**Problem details:** Reproduce the line that contains "In der Kulturdb Kartenanwendung (537, 553)" and every line after it through the end of the records, exactly, with nothing added.
++++ Provided entries ++++
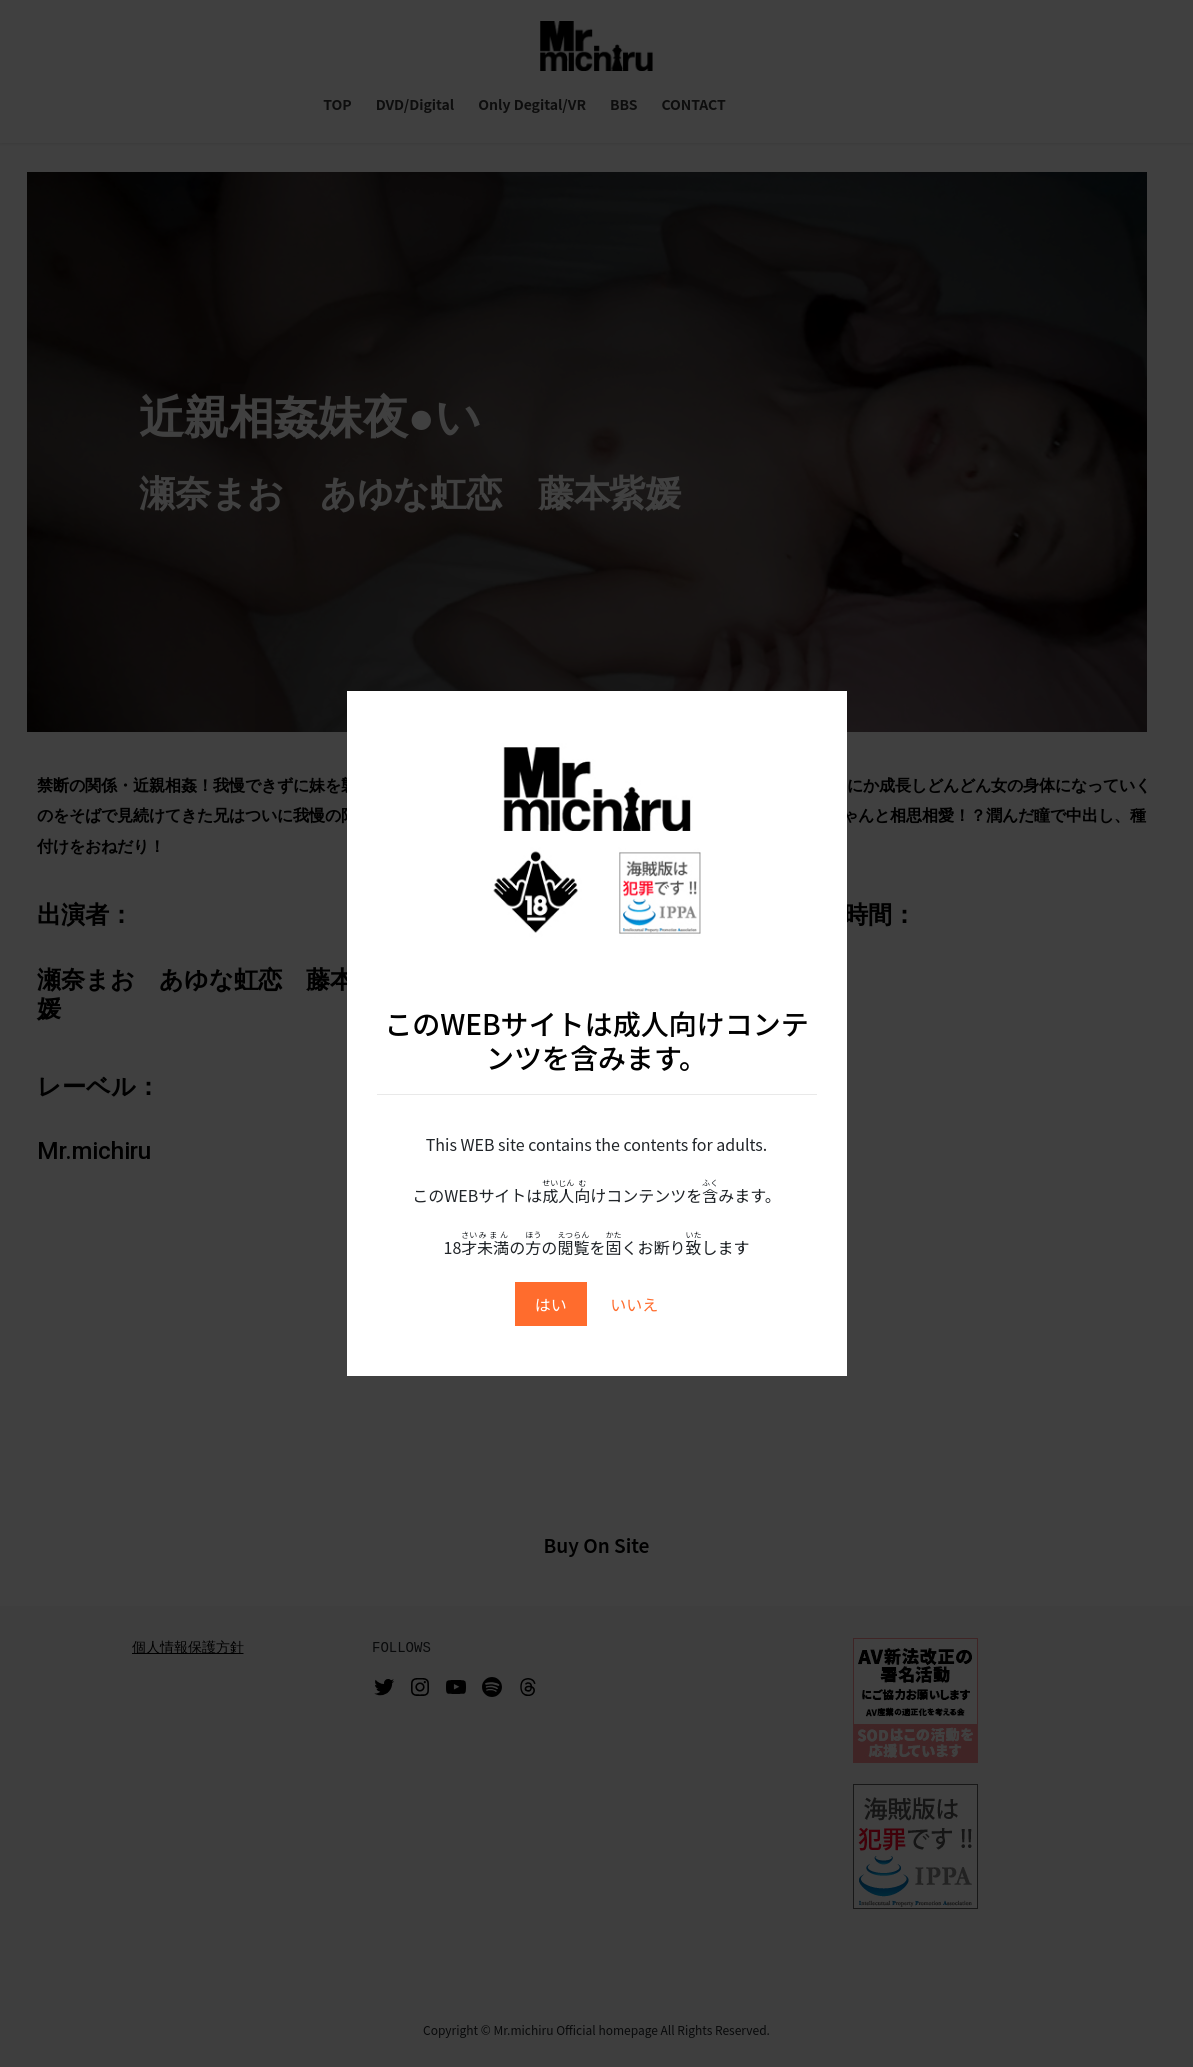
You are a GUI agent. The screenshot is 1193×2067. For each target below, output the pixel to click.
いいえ (634, 1304)
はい (551, 1304)
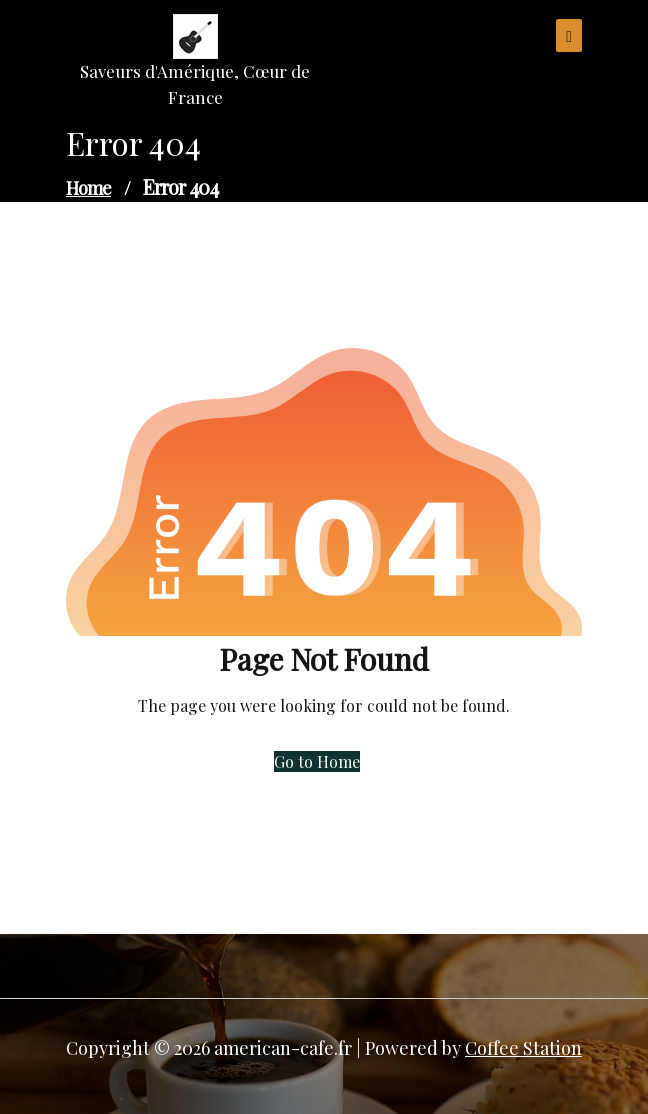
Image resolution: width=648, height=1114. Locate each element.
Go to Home (317, 761)
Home (88, 188)
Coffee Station (523, 1048)
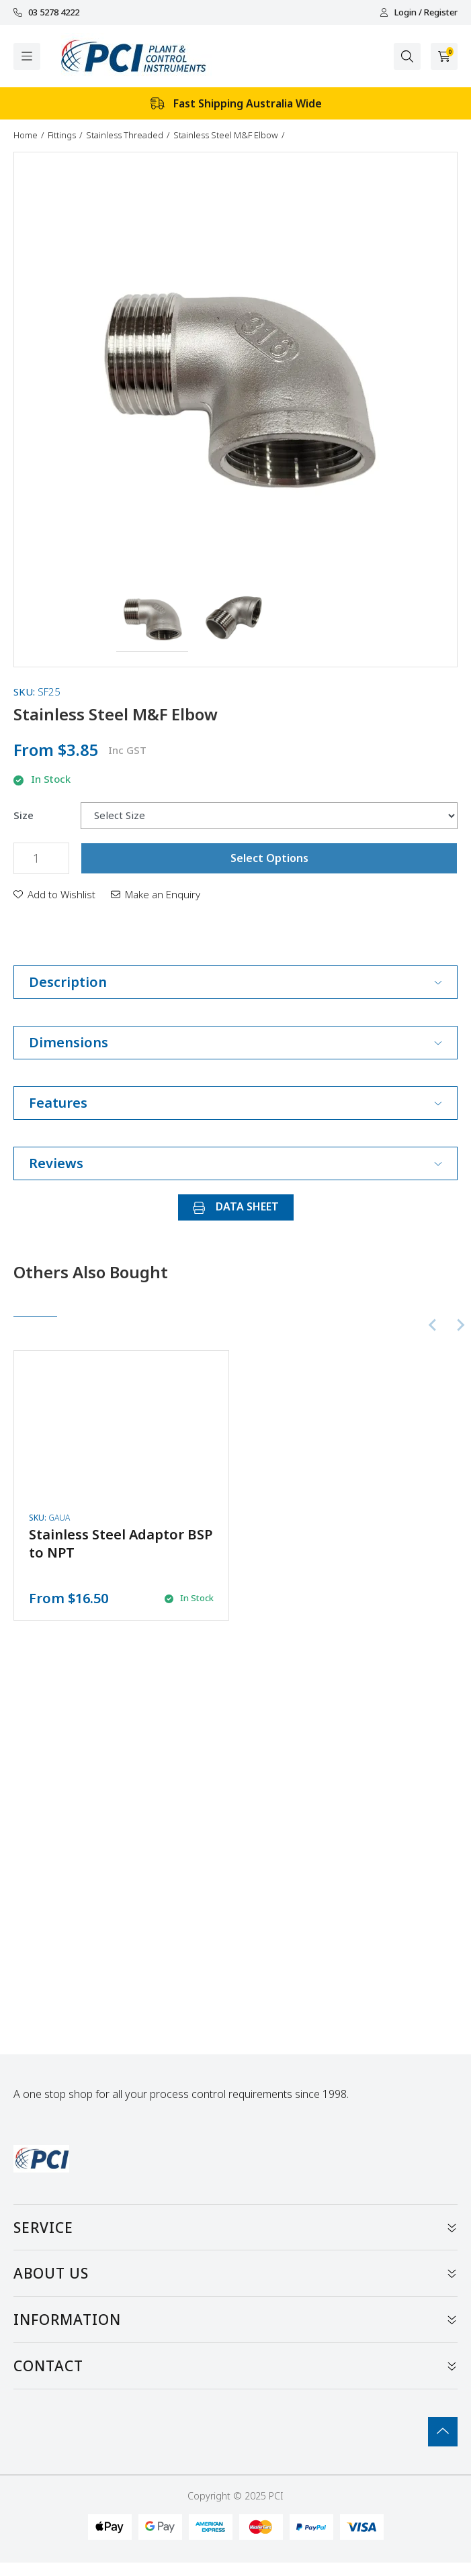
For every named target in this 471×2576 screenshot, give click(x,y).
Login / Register (419, 12)
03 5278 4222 (46, 12)
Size (23, 815)
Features (235, 1103)
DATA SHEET (236, 1206)
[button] (152, 616)
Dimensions (235, 1042)
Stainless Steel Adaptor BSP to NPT (120, 1543)
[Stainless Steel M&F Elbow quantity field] (41, 858)
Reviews (235, 1163)
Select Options (269, 858)
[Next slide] (460, 1325)
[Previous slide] (433, 1325)
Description (235, 982)
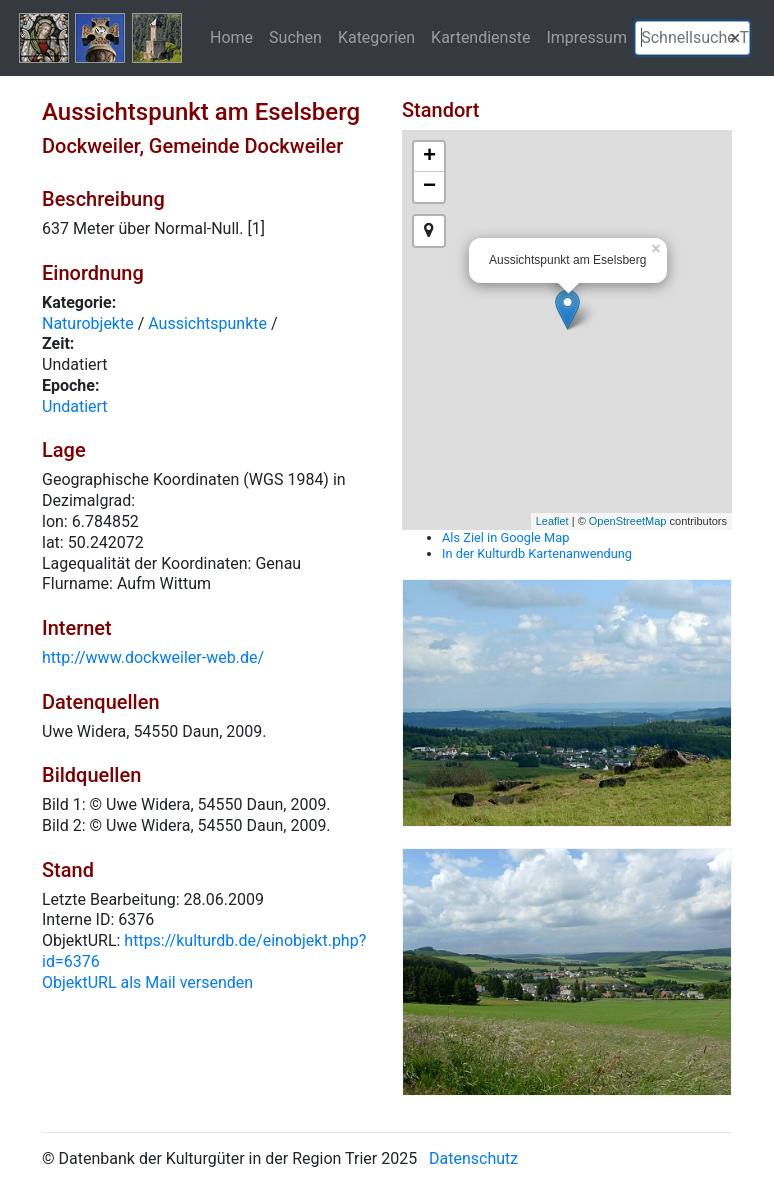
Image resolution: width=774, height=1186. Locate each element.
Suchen (295, 37)
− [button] (429, 187)
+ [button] (429, 157)
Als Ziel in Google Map (505, 537)
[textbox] (692, 38)
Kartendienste (480, 37)
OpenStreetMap (628, 521)
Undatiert (75, 406)
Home (231, 37)
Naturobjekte (88, 323)
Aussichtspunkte (207, 323)
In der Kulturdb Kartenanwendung (537, 553)
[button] (735, 38)
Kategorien (376, 37)
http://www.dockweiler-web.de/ (153, 657)
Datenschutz (473, 1158)
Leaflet (552, 521)
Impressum (586, 37)
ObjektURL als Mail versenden (147, 982)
++++
**Reply to the exercise:**
In der Kulturdb Kartenanwendung (537, 553)
[button] (735, 38)
Kategorien (376, 37)
http://www.dockweiler-web.de/ (153, 657)
Datenschutz (473, 1158)
Leaflet (552, 521)
Impressum (586, 37)
ObjektURL als Mail versenden (147, 982)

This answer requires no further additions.